The drawing shows the state of the cross section of the fiber bundle, and (A)
(B) is the fiber bundle of Example 8 in which two types of fibers appear in a sea island shape;
) shows a fiber bundle of Example 3 in which two types of fibers are almost uniformly mixed, and (C) shows a fiber bundle of Example 4 in which two types of m-fibers are uniformly mixed.

Claims (2)

[Claims] (1) It consists of a fiber bundle in which acrylic synthetic fibers and hydrophobic fibers selected from the group consisting of polyester fibers and polypropylene fibers are mixed in a weight ratio of 20 to 70:80 to 30; The fibers are striated so as to appear in a sea-island shape in the cross section of the fiber bundle, and are point-joined by partial fusion of the acrylic synthetic fibers, and the fiber bundle has a thickness of 1 to 30T/ An ink storage body for a writing instrument, characterized in that it is heated at a rate of M. (2) Hydrophobic fibers selected from the group consisting of crimped acrylic fibers, crimped polyester fibers, and polypropylene fibers are mixed in a weight ratio of 20 to 70:80 to 30, and the above two types are mixed in a cross section.
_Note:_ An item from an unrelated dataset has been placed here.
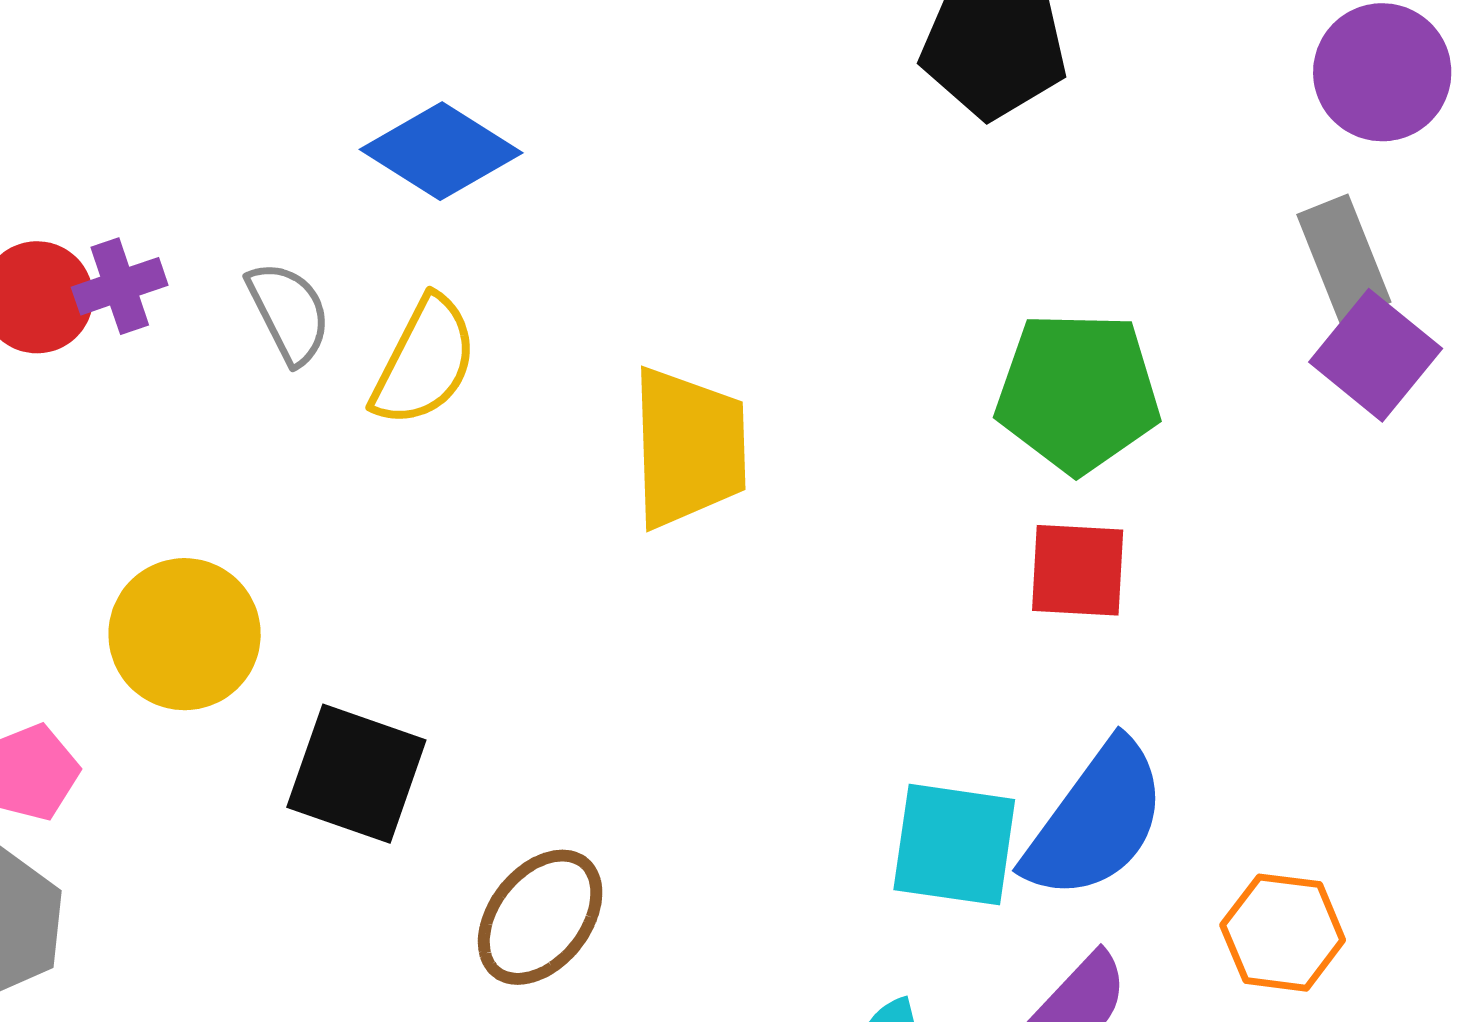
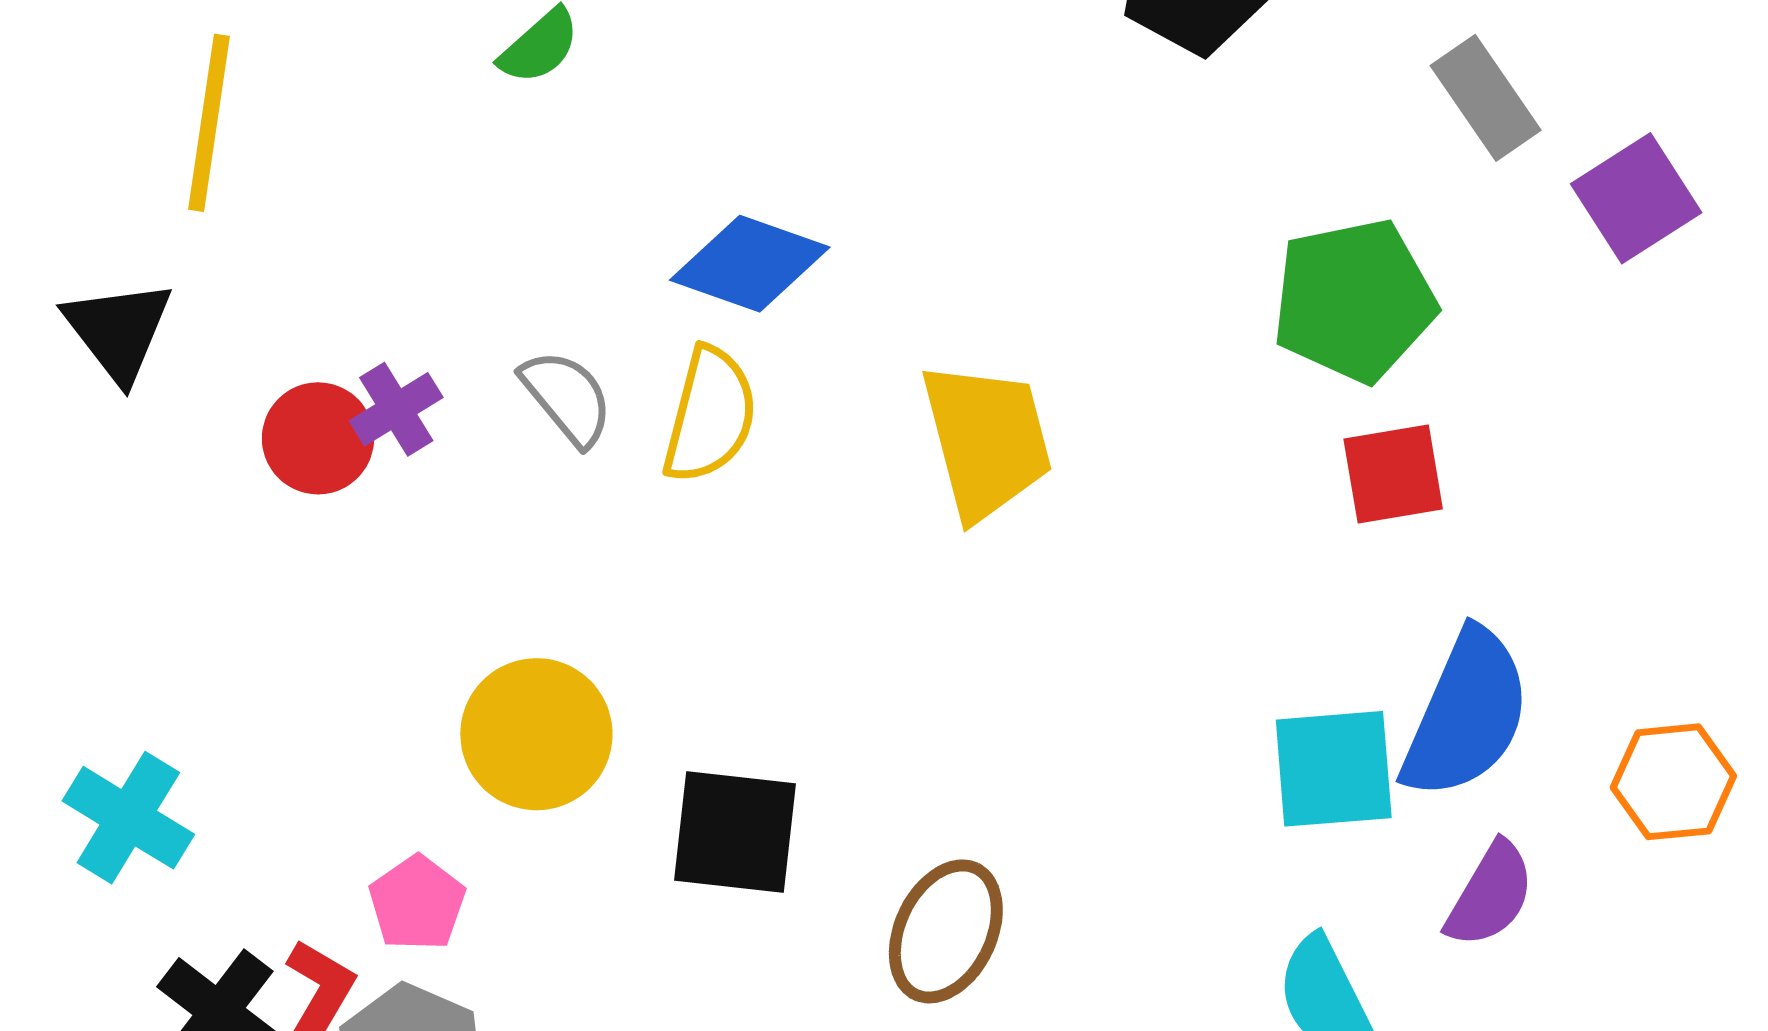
blue diamond: (441, 151) -> (750, 264), moved
gray rectangle: (1344, 258) -> (1486, 98), moved
purple square: (1376, 355) -> (1636, 198), turned 31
After aligning the fibers in the fiber axis direction so that the fibers appear in a sea-island shape, the resulting fiber bundle is heated at 1 to 30 T/M. An organic solvent capable of dissolving the acrylic fibers is applied to the obtained fiber bundle, and after drying. . A method for producing an ink storage body for a writing instrument, which comprises heat-treating at a temperature higher than the activation temperature of the organic solvent to partially fuse the fibers.